Democrats fired the opening shot of the Health Care Reform War in January with the introduction of a bill to allow Medicare to negotiate prescription drug prices with the pharmaceutical industry. Introduced in both the House and Senate, the Medicare Prescription Drug Savings and Choice Act of 2009 (H. R. 684) negates provisions of the Bush administration’s Medicare Prescription Drug Improvement and Modernization Act of 2003 that prevented such negotiations.
If the bill becomes law, Medicare will have the same power to negotiate as the Veterans Administration. That organization is able to buy pharmaceuticals for little over half what the Medicare D insurers pay. Consequently it is expected that major savings will accrue to both taxpayers and Medicare beneficiaries, perhaps as much as $40 billion annually.

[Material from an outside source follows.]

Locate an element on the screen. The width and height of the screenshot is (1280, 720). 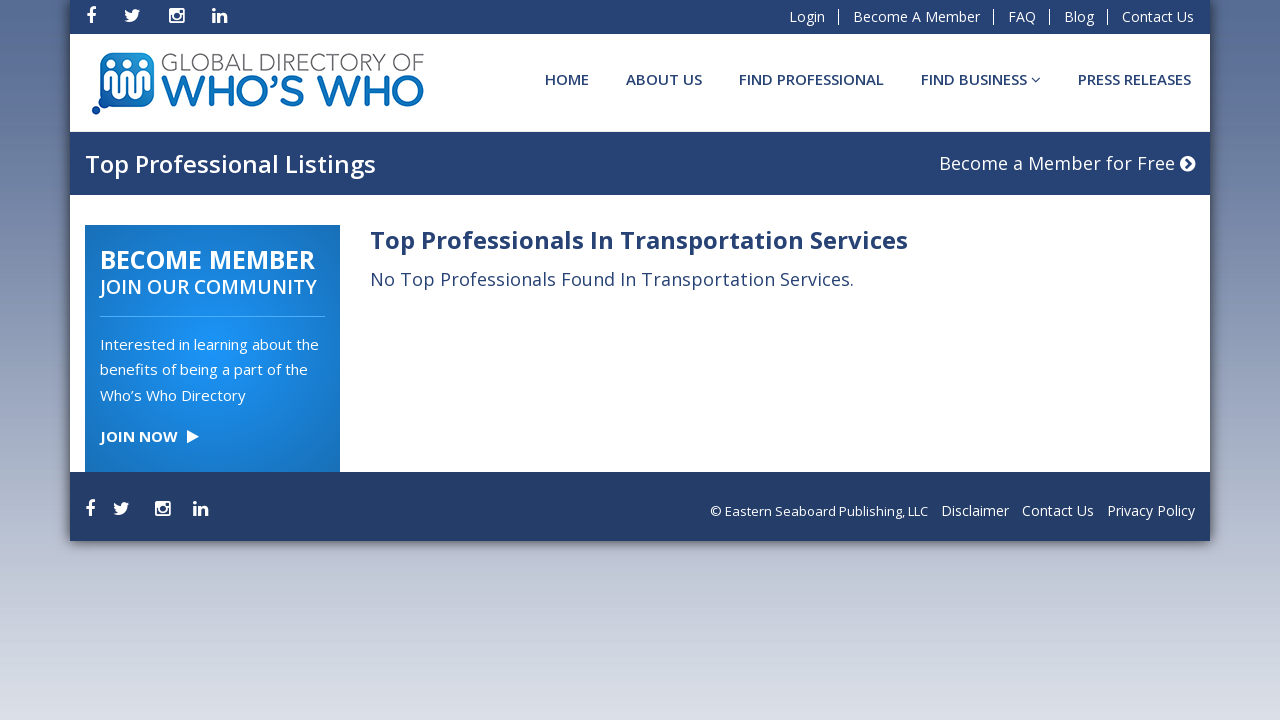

Very likely, as with the stimulus package legislation just enacted, the passage of this legislation will shape up as a partisan battle. Our Senator Begich surely will vote for it, but the Republicans in Congress probably will stand almost unanimously against passage in order to protect pharmaceutical and insurance industry profits. Alaskans should watch how Senator Murkowski and Representative Young vote on this issue. It is an opportunity for them to display their true colors; are they on the side of the taxpaying public, or are they on the side of the for-profit insurance and pharmaceutical industries? There is no in-between on this one.